227 S.W. 960 | Tex. App. | 1921

This suit was brought by appellants against appellee, L. G. King, county attorney of Nacogdoches county, for the purpose of contesting a stock law election held in a certain subdivision of said county to determine whether horses, mules, jacks, jennets, and cattle should be permitted to run at large in said subdivision. The case was tried before the court, and judgment rendered sustaining the validity of the election, from which judgment the appellants have appealed.

The petition was filed January 1, 1920, with 58 names signed thereto. The election was ordered on January 12, 1920, to be held on February 28, 1920. The subdivision was composed of the Campbell and Trinity school districts, combined.

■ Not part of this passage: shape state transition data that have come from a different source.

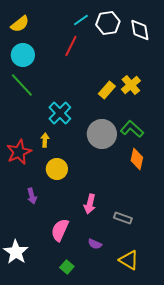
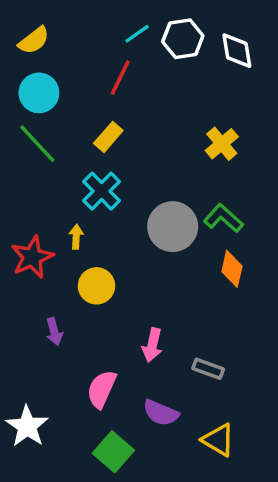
yellow rectangle: (107, 90) -> (108, 137), moved
purple semicircle: (95, 244) -> (161, 413), size x1.5
green square: (67, 267) -> (113, 452), size x1.6

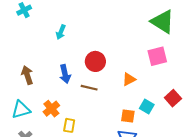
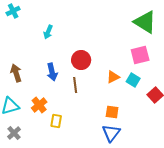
brown line: (89, 88) -> (75, 85), turned 70
cyan square: (147, 107) -> (133, 80), moved

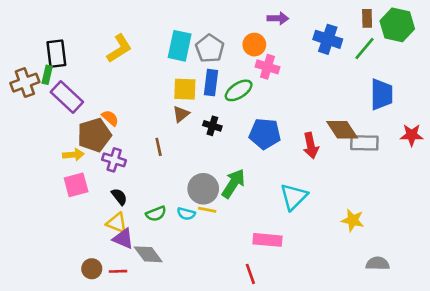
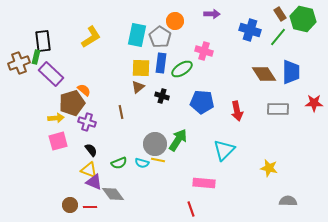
brown rectangle: (367, 18) -> (280, 14), turned -32
orange circle: (254, 45) -> (175, 21), moved
brown diamond: (342, 130) -> (264, 74), moved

As disclosed by the petition of contestants, the validity of the election was assailed as void on the ground that the petition for the election was not signed by the required number of freeholders. The petition, as same appears in the record, contains 58 names, and appellants contend that D. L. Campbell, A. A. Price, John Richardson, B. Y. Bass, A. C. Tarrant, H. J. Richardson, S.W. Richardson, R. H. Ainsley, W. M. Tindall, and W. S. Walker (evidently intended for John S. Walker), were not qualified resident freeholders of the subdivision designated by the commissioners' court, and in which the said election was held. The law required the signature of 50 freeholders, and if the 10, or 9 of the 10, challenged by appellants, were not legal signers, then the election was void, and the judgment must be reversed.

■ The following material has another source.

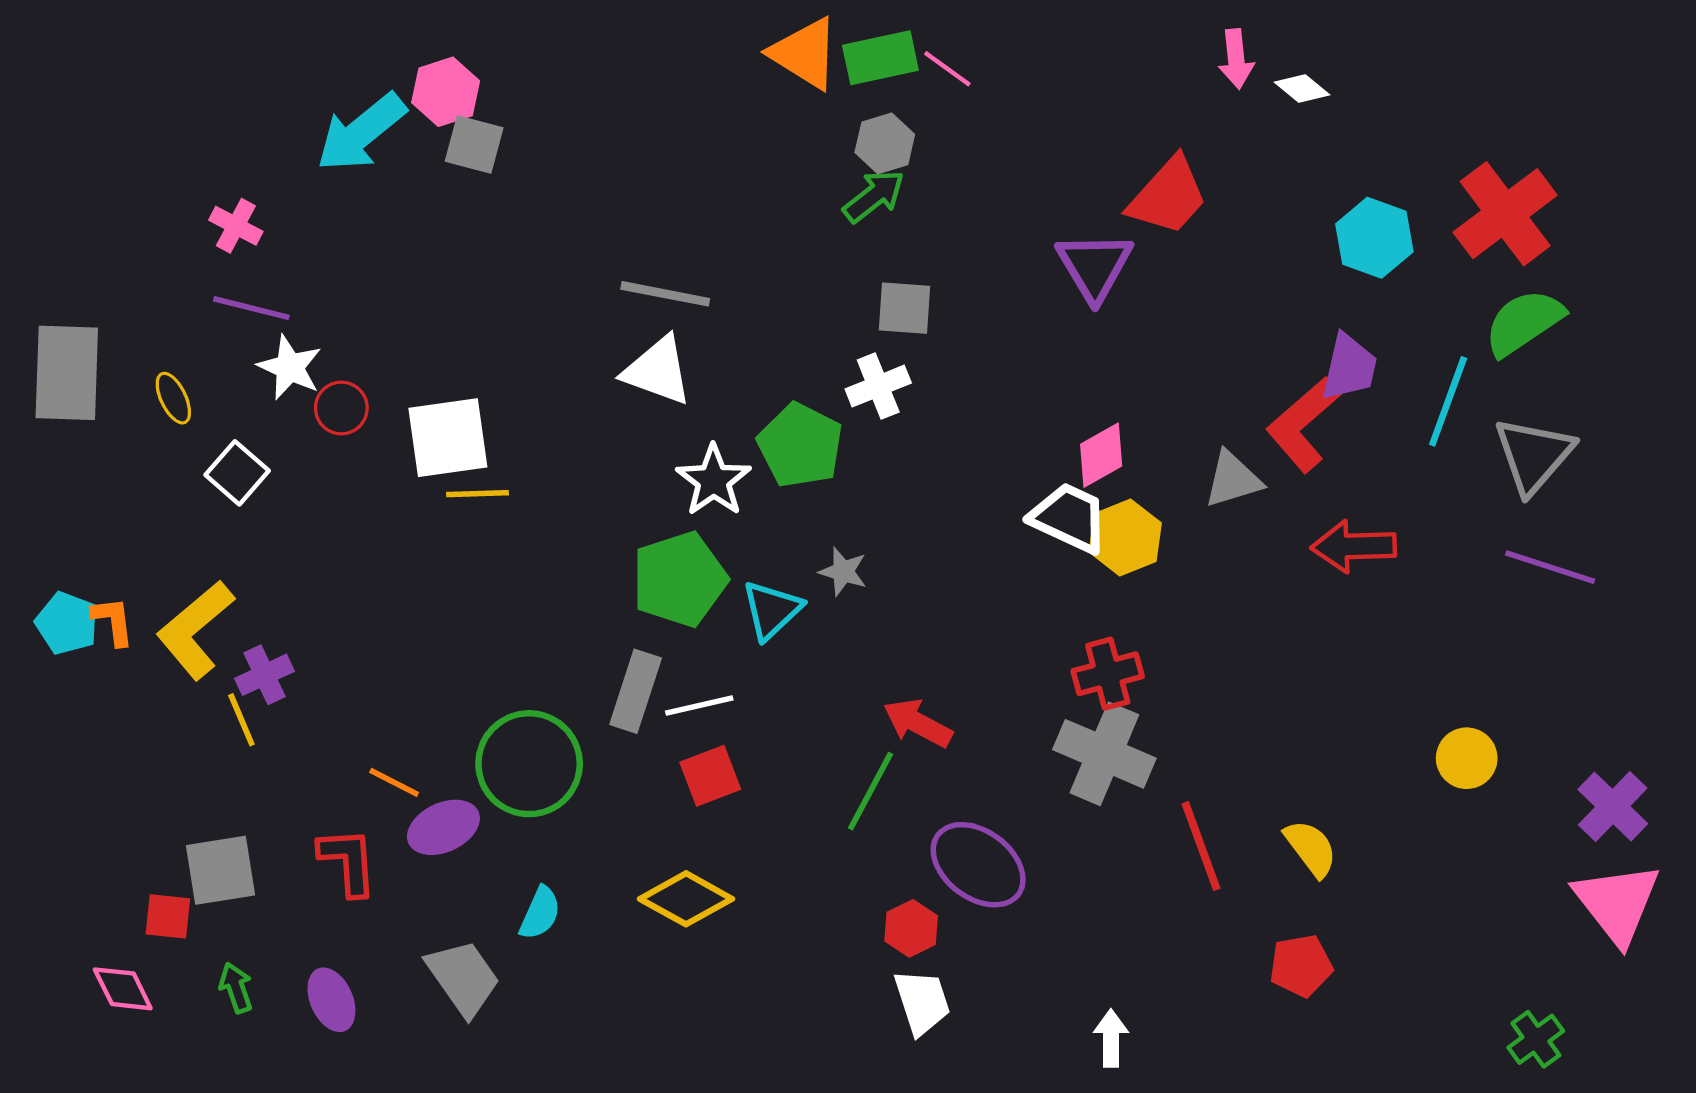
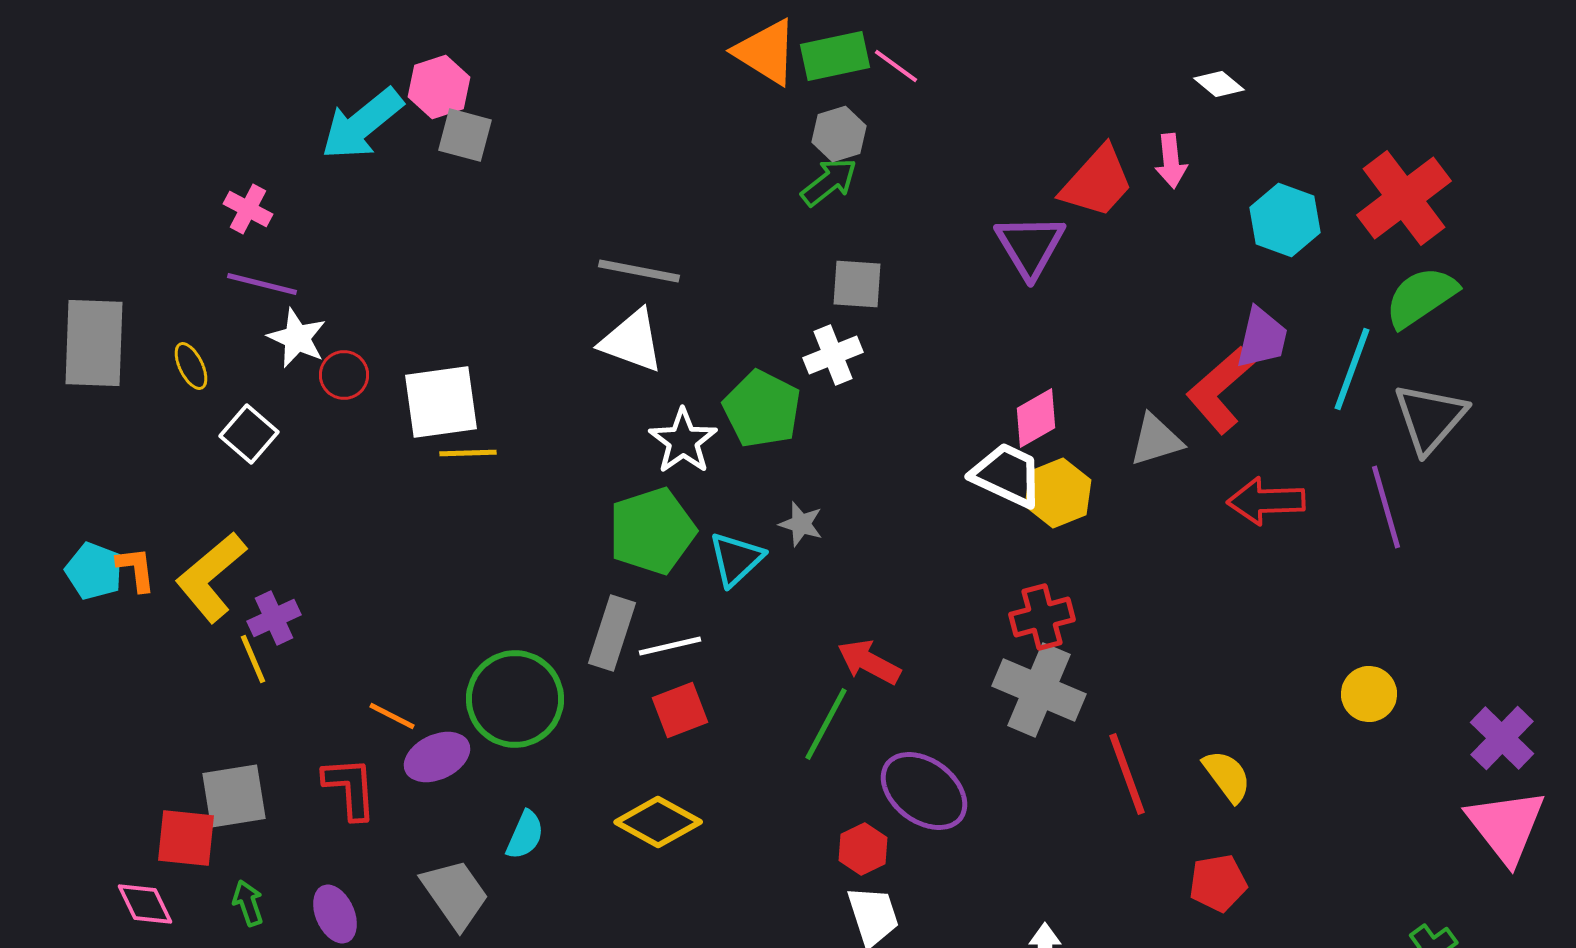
pink arrow: (1236, 59) -> (1171, 161), moved
purple line: (1550, 567) -> (1386, 507), moved, turned 56
red square: (168, 916) -> (186, 838), size x1.4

There are no findings of fact, nor conclusions of law found by the court, in the record; nor does it appear that any were requested.

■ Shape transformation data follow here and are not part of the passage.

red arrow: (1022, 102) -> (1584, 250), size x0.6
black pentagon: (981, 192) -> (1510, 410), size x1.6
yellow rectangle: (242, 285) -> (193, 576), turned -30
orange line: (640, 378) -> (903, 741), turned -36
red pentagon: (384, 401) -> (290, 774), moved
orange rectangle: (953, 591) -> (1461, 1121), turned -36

Article 7235, Vernon's Sayles' Civil Statutes, under which the election was held, provides:

"Upon the written petition of one hundred freeholders of any" county, "or upon the petition of fifty freeholders of any such subdivision of a county as may be described in the petition, and defined by the commissioner's court * * * the commissioners' court of said county shall *962 order an election to be held in such county or such subdivision of a county * * * on the day named in the order, for the purpose of enabling the freeholders of such county or such subdivision * * * to determine whether," etc.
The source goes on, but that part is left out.